### YOUR INSTRUCTIONS
Find and return every line of the data that contains the word "group".

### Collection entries
· · ·
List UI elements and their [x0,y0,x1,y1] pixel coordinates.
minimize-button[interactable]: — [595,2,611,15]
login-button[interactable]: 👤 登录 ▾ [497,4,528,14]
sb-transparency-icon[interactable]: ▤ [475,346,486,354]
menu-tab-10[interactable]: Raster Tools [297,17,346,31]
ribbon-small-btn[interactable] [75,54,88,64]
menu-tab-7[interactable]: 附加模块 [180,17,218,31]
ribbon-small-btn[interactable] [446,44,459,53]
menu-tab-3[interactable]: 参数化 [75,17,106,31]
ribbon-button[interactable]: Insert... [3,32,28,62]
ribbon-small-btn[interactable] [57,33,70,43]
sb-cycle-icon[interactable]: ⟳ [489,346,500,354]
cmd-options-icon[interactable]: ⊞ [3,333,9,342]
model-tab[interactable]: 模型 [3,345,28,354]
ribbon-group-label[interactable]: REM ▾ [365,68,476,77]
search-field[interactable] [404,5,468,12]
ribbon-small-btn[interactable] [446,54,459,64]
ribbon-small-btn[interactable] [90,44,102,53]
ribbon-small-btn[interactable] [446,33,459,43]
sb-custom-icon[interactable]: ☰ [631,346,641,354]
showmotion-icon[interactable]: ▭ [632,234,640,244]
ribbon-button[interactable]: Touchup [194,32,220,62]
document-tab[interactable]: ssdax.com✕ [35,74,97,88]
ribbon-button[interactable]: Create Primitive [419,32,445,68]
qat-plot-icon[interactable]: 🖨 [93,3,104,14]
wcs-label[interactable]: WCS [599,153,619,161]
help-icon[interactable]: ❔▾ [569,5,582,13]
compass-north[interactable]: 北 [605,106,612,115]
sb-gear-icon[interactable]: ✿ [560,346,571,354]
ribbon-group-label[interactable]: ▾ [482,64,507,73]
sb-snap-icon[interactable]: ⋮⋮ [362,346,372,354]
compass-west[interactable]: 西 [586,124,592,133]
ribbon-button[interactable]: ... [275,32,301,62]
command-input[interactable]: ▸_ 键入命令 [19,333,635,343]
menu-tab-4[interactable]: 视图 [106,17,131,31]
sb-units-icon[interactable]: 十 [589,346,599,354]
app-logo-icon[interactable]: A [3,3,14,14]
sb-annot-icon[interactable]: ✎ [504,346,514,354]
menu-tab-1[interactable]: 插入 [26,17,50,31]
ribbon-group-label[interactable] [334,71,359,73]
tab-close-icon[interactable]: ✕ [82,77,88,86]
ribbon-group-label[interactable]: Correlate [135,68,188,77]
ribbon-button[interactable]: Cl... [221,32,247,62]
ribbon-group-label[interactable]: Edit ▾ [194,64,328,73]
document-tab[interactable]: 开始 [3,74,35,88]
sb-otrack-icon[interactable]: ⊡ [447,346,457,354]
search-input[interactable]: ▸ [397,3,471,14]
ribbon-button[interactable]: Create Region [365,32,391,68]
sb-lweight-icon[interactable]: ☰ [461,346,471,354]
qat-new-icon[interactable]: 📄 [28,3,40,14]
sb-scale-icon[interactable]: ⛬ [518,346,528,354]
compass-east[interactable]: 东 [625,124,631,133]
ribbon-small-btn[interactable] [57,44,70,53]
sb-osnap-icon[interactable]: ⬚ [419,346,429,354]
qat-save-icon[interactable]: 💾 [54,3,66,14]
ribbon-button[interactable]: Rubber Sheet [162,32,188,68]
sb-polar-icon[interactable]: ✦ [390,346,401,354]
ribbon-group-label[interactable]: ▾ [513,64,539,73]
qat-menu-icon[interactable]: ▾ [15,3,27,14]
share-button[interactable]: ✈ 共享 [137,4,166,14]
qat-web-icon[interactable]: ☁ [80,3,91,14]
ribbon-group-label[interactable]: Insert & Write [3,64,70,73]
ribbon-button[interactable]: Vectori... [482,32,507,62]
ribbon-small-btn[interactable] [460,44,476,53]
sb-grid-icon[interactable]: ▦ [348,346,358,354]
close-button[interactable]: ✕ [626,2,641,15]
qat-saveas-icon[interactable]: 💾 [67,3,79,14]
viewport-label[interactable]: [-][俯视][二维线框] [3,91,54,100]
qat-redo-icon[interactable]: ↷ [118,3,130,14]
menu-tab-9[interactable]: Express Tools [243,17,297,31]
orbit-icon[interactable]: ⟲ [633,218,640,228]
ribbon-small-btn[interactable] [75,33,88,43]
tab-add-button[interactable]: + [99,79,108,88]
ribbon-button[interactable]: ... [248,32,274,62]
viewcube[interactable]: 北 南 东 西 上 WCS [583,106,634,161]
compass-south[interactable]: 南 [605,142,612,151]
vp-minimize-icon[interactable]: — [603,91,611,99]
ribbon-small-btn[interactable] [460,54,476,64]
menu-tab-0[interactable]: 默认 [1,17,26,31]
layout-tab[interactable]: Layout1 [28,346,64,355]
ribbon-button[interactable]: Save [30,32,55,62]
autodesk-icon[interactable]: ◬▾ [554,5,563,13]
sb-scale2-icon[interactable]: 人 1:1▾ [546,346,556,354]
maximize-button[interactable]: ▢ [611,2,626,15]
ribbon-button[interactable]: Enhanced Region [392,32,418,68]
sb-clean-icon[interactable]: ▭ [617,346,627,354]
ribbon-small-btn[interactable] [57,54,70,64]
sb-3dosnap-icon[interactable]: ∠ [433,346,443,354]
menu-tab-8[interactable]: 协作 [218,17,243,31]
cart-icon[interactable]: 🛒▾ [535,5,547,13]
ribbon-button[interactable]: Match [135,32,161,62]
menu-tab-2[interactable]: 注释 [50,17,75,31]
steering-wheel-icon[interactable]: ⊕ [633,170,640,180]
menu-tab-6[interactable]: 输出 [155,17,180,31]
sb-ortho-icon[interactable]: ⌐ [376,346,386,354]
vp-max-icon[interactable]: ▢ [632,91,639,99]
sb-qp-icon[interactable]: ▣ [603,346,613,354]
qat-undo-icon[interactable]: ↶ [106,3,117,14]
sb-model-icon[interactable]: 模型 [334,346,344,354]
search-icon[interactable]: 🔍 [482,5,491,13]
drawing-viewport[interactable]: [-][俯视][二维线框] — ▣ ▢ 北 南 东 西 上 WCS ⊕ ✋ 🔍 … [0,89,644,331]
· · ·
### RESPONSE AREA
ribbon-group-label[interactable]: REM ▾ [365,68,476,77]
ribbon-group-label[interactable]: ▾ [482,64,507,73]
ribbon-group-label[interactable] [334,71,359,73]
ribbon-group-label[interactable]: Correlate [135,68,188,77]
ribbon-group-label[interactable]: Edit ▾ [194,64,328,73]
ribbon-group-label[interactable]: ▾ [513,64,539,73]
ribbon-group-label[interactable]: Insert & Write [3,64,70,73]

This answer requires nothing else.